Report, in full, each line of the material below in which the string "hoặc" occurs.

•••

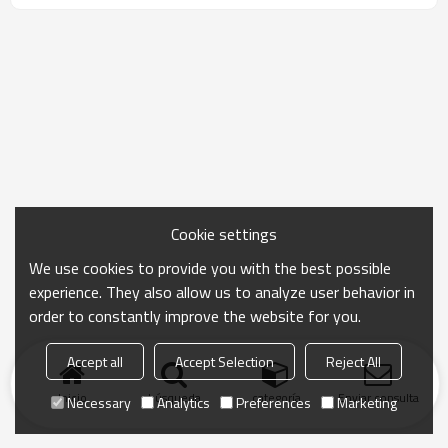
y altamente funcional para tareas eficientes de
lavado de platos y preparación de alimentos.
Cookie settings
We use cookies to provide you with the best possible
experience. They also allow us to analyze user behavior in
order to constantly improve the website for you.
Accept all
Accept Selection
Reject All
Inicio
búsqueda
categoría
Enviar consulta
Necessary
Analytics
Preferences
Marketing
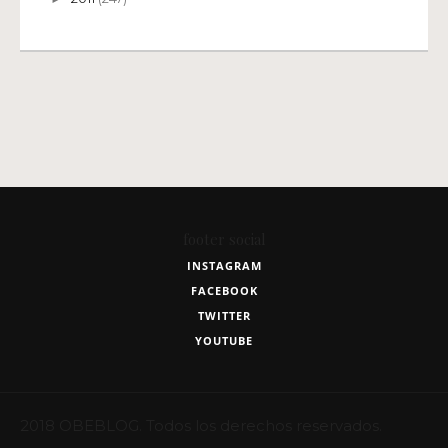
footer social
INSTAGRAM
FACEBOOK
TWITTER
YOUTUBE
2018 OBEBLOG. Todos los derechos reservados.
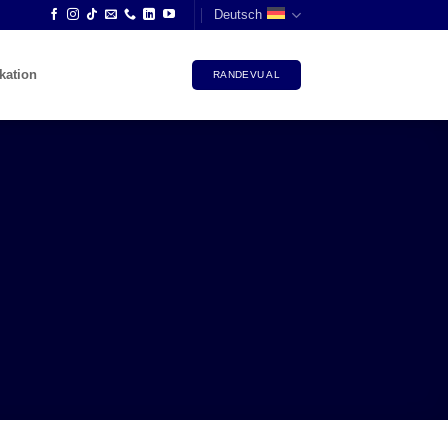
Deutsch
ation
RANDEVU AL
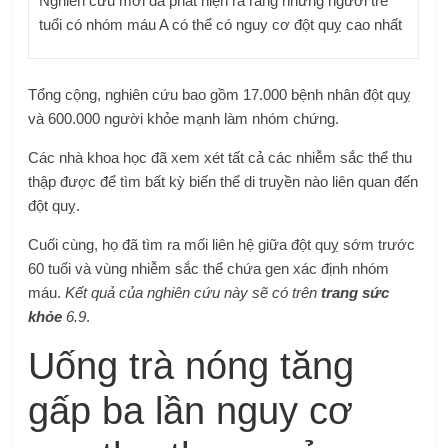
Nghiên cứu mới đã phát hiện ra rằng những người trẻ
tuổi có nhóm máu A có thể có nguy cơ đột quỵ cao nhất
Tổng cộng, nghiên cứu bao gồm 17.000 bệnh nhân đột quỵ
và 600.000 người khỏe mạnh làm nhóm chứng.
Các nhà khoa học đã xem xét tất cả các nhiễm sắc thể thu
thập được để tìm bất kỳ biến thể di truyền nào liên quan đến
đột quỵ.
Cuối cùng, họ đã tìm ra mối liên hệ giữa đột quỵ sớm trước
60 tuổi và vùng nhiễm sắc thể chứa gen xác định nhóm
máu.
Kết quả của nghiên cứu này sẽ có trên
trang sức
khỏe
6.9
.
Uống trà nóng tăng
gấp ba lần nguy cơ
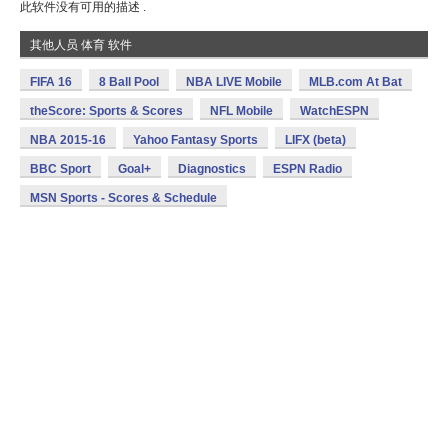
此软件没有可用的描述 .
其他人员 体育 软件
FIFA 16
8 Ball Pool
NBA LIVE Mobile
MLB.com At Bat
theScore: Sports & Scores
NFL Mobile
WatchESPN
NBA 2015-16
Yahoo Fantasy Sports
LIFX (beta)
BBC Sport
Goal+
Diagnostics
ESPN Radio
MSN Sports - Scores & Schedule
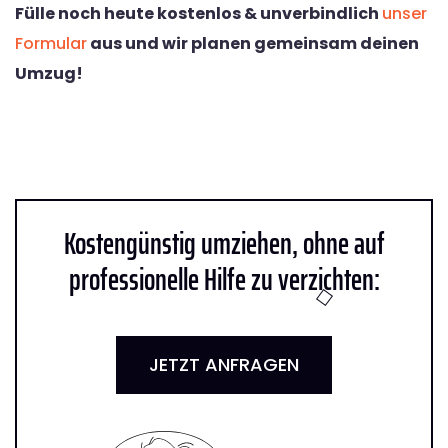
Fülle noch heute kostenlos & unverbindlich
unser
Formular
aus und wir planen gemeinsam deinen
Umzug!
Kostengünstig umziehen, ohne auf
professionelle Hilfe zu verzichten:
JETZT ANFRAGEN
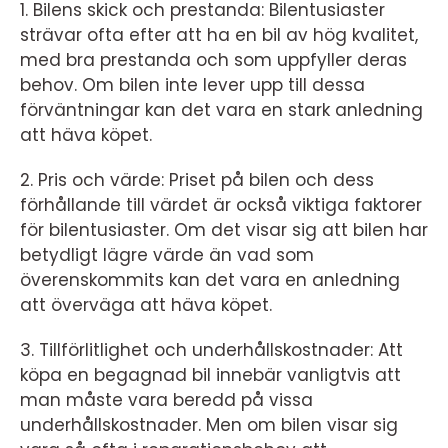
1. Bilens skick och prestanda: Bilentusiaster
strävar ofta efter att ha en bil av hög kvalitet,
med bra prestanda och som uppfyller deras
behov. Om bilen inte lever upp till dessa
förväntningar kan det vara en stark anledning
att häva köpet.
2. Pris och värde: Priset på bilen och dess
förhållande till värdet är också viktiga faktorer
för bilentusiaster. Om det visar sig att bilen har
betydligt lägre värde än vad som
överenskommits kan det vara en anledning
att överväga att häva köpet.
3. Tillförlitlighet och underhållskostnader: Att
köpa en begagnad bil innebär vanligtvis att
man måste vara beredd på vissa
underhållskostnader. Men om bilen visar sig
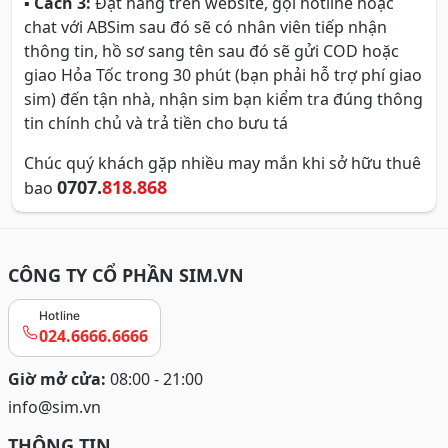
▪
Cách 3:
Đặt hàng trên website, gọi hotline hoặc
chat với ABSim sau đó sẽ có nhân viên tiếp nhận
thông tin, hồ sơ sang tên sau đó sẽ gửi COD hoặc
giao Hỏa Tốc trong 30 phút (bạn phải hỗ trợ phí giao
sim) đến tận nhà, nhận sim bạn kiểm tra đúng thông
tin chính chủ và trả tiền cho bưu tá
Chúc quý khách gặp nhiều may mắn khi sở hữu thuê
0707.
818.868
bao
CÔNG TY CỔ PHẦN SIM.VN
Hotline
024.6666.6666
Giờ mở cửa:
08:00 - 21:00
info@sim.vn
THÔNG TIN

•••

### EXPECTED ANSWER
Đặt hàng trên website, gọi hotline hoặc
thông tin, hồ sơ sang tên sau đó sẽ gửi COD hoặc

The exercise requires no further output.